Get rid of osx_refogkeylogger.msgkd15 virus using Combo Cleaner removal tool
The Mac maintenance and security app called Combo Cleaner is a one-stop tool to detect and remove Osx_refogkeylogger.msgkd15 virus. This technique has substantial benefits over manual cleanup, because the utility gets hourly virus definition updates and can accurately spot even the newest Mac infections.
Furthermore, the automatic solution will find the core files of the malware deep down the system structure, which might otherwise be a challenge to locate. Here’s a walkthrough to sort out the Osx_refogkeylogger.msgkd15 issue using Combo Cleaner:
- Download Combo Cleaner installer. When done, double-click the combocleaner.dmg file and follow the prompts to install the tool onto your Mac.
- Open the app from your Launchpad and let it run an update of the malware signature database to make sure it can identify the latest threats.
- Click the Start Combo Scan button to check your Mac for malicious activity as well as performance issues.

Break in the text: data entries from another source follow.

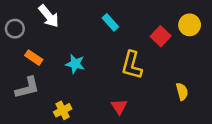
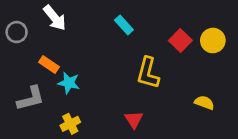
yellow circle: (190, 25) -> (213, 41), moved
orange rectangle: (34, 58) -> (49, 65), moved
cyan star: (75, 64) -> (69, 83), moved
yellow semicircle: (182, 92) -> (204, 103), turned -54

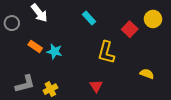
yellow circle: (213, 41) -> (153, 19), moved
cyan star: (69, 83) -> (54, 51), moved
gray L-shape: (31, 98) -> (25, 84), moved

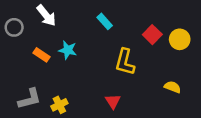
yellow circle: (153, 19) -> (180, 39), moved
cyan star: (54, 51) -> (68, 50), moved

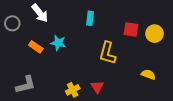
cyan rectangle: (105, 21) -> (90, 18), turned 48
red square: (152, 35) -> (131, 29), turned -35
yellow cross: (59, 105) -> (73, 90), moved

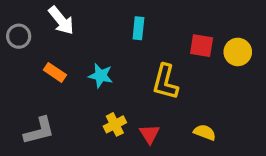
cyan star: (58, 43) -> (101, 76), moved
yellow semicircle: (148, 75) -> (205, 132), moved
yellow cross: (73, 90) -> (115, 124), moved

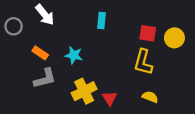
yellow L-shape: (165, 82) -> (143, 62), moved
yellow cross: (115, 124) -> (84, 91), size x1.5
gray L-shape: (39, 131) -> (45, 78), moved

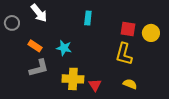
yellow cross: (84, 91) -> (73, 79), turned 30

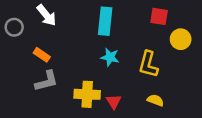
cyan rectangle: (88, 18) -> (105, 21), size x1.6
red square: (128, 29) -> (159, 16), moved
cyan star: (64, 48) -> (110, 57), moved

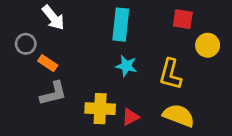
gray circle: (14, 27) -> (26, 44), moved
yellow semicircle: (155, 100) -> (179, 115), size x1.6
red triangle: (114, 101) -> (130, 117), turned 35

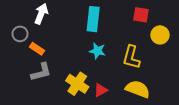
white arrow: (53, 18) -> (41, 14), turned -120
yellow cross: (100, 109) -> (77, 84), turned 30

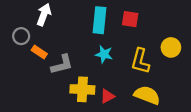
red square: (141, 15) -> (130, 19), moved
yellow circle: (160, 35) -> (171, 47), moved
gray L-shape: (41, 72) -> (62, 64), moved
yellow cross: (77, 84) -> (82, 89), turned -30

- Examine the scan results. If the report says “No Threats”, then you are on the right track with the manual cleaning and can safely proceed to tidy up the web browser that may continue to act up due to the after-effects of the malware attack (see instructions above).
- In case Combo Cleaner has detected malicious code, click the Remove Selected Items button and have the utility remove Osx_refogkeylogger.msgkd15 threat along with any other viruses, PUPs (potentially unwanted programs), or junk files that don’t belong on your Mac.
- Once you have made doubly sure that the malicious app is uninstalled, the browser-level troubleshooting might still be on your to-do list. If your preferred browser is affected, resort to the previous section of this tutorial to revert to hassle-free web surfing.